- **Task**:
Print out the data below in full and exactly, skipping the pictures.

(Dataset excerpts)
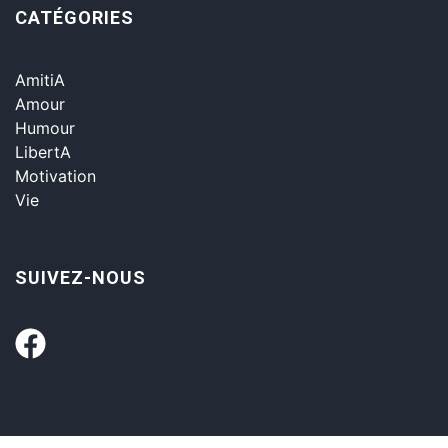
CATÉGORIES
AmitiA
Amour
Humour
LibertA
Motivation
Vie
SUIVEZ-NOUS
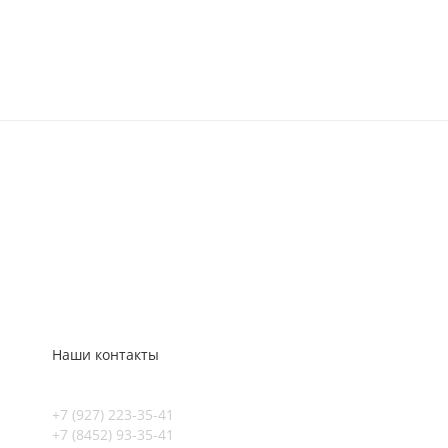
Наши контакты
+7 (927) 223-35-41
+7 (8452) 93-35-41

- **Problem solution**:
CATÉGORIES
AmitiA
Amour
Humour
LibertA
Motivation
Vie
SUIVEZ-NOUS
Наши контакты
+7 (927) 223-35-41
+7 (8452) 93-35-41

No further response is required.